Le malheureux journalier, tout étourdi par cette inconcevable scène, ne conçut en ce moment qu’une joie, celle de sortir aussitôt de cette hideuse chambre, de cette fatale maison.

— Attends encore, lui dit Élie, en regardant la tête dégoûtante d’Ochosias, il faut, en reconnoissance, des honneurs funèbres à celui-ci… pendons-le par les pieds. »

— Jésus ! Maria ! cria Brunot.

— Pendons-le, le misérable qui voue mon ame à l’enfer !

Une lueur frappa le terrassier-fossoyeur au visage, il sentit une glace passer sur sa tête, il ouvrit la bouche avec effort, et d’une voix perdue :

— Ah ! çà, mais, le bon sens me revient !… Vous n’êtes donc pas catholique !… qui donc êtes-vous ?

— Élie Déé, de la tribu de Lévi.

— Juif ! vous êtes juif !… et vous volez un juif… Puis, vous voulez le pendre !… Au secours ! au secours !…

Brunot lança, dans sa terreur, sa lanterne au hasard, elle alla frapper Élie Déé au visage.

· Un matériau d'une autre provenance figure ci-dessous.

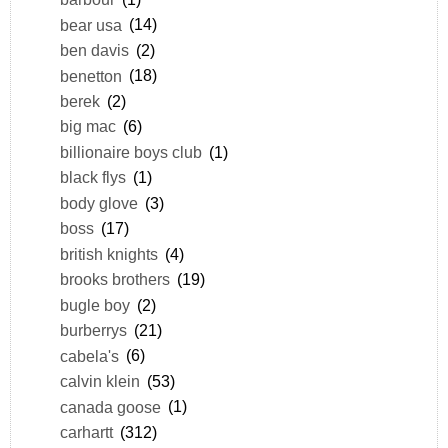
bear usa
(14)
ben davis
(2)
benetton
(18)
berek
(2)
big mac
(6)
billionaire boys club
(1)
black flys
(1)
body glove
(3)
boss
(17)
british knights
(4)
brooks brothers
(19)
bugle boy
(2)
burberrys
(21)
cabela's
(6)
calvin klein
(53)
canada goose
(1)
carhartt
(312)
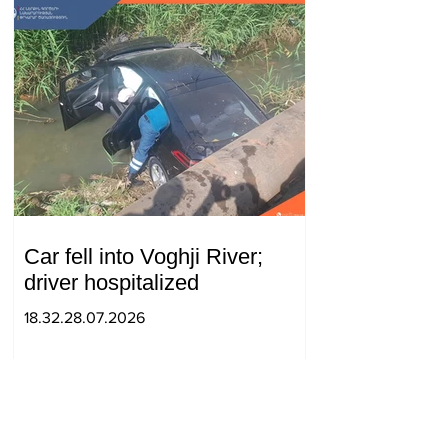
Car fell into Voghji River;
driver hospitalized
18.32.28.07.2026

Il s’enfuit à toutes jambes, ferma la porte de la cour à triple tour, sortit de sa maison, cria dans la rue : — Ochosias est mort, on le pend, on le vole… au secours ! au secours ! Et, la peste dans le sang, la folie au cerveau, il tomba à la renverse sur les cailloux. Ses yeux, avant de se fermer pour toujours, eurent encore le temps de voir un moine qui, par forme d’absolution générale, lui donnoit en passant sa bénédiction.

En un instant, la rue fut pleine de monde ; la prevôté envoya ses agens pour ouvrir la maison du juif Ochosias, en retirer son cadavre et la refermer ensuite. C’étoit dans l’après-midi ; Michel de Nostredame revenoit de l’hôpital, au moment où la rumeur de la foule l’avertit d’un tumulte dans la maison d’un juif mort de la peste ; il se dirigea de ce côté. La porte de cette habitation venoit d’être enfoncée, Élie Déé en sortoit, accompagné de deux sbires de la sénéchaussée ; son visage étoit voilé d’une teinte olivâtre, ses yeux vitrés restoient grands ouverts, et ses dernières forces se réunissoient pour étreindre le paquet enveloppé de drap d’or.

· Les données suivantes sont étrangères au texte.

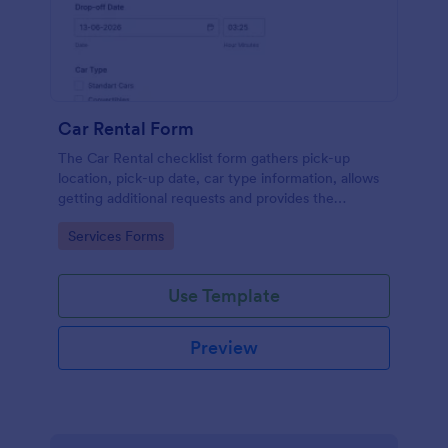
Car Rental Form
The Car Rental checklist form gathers pick-up
location, pick-up date, car type information, allows
getting additional requests and provides the
necessary contact information.
Go to Category:
Services Forms
Use Template
Preview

— Ne perdez pas de temps, dit Nostredame, s’avançant au devant de lui et s’adressant aux agens de la prevôté, — à l’instant même dépouillez cet homme, portez-le à l’hôpital, et, à cette place, mettez le feu à tout ce qui l’a touché, à tout ce qu’il porte.

— Du feu ! du feu ! cria la foule empressée.

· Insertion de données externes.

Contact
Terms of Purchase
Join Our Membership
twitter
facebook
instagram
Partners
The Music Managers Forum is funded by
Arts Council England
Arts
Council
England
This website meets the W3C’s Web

L’ordre du jeune maître en la faculté de Montpellier, bien connu du peuple à cause de sa science et de ses services rendus aux indigens pendant la pestilence, fut aussitôt exécuté ; on dépouilla Élie Déé jusqu’à son dernier vêtement, et des tisons enflammés furent placés sur ce qu’il portoit, sur tout ce qui l’avoit touché. Le misérable, en voyant la flamme entamer le drap d’or, et effeuiller les titres de créances d’Abraham Ochosias, voulut se ruer sur ce bûcher qui avoit cinq cent mille écus pour aliment ; Nostredame eut seul le courage de le saisir par un bras et de le retenir. Les parcelles du papier brûlé s’en allèrent au vent, et vinrent voltiger, comme des papillons noirs, au-dessus de la tête d’Élie Déé ; quand il vit cela, il poussa un cri parti du fond de ses entrailles, jeta sur Nostredame un long et horrible regard, et s’évanouit.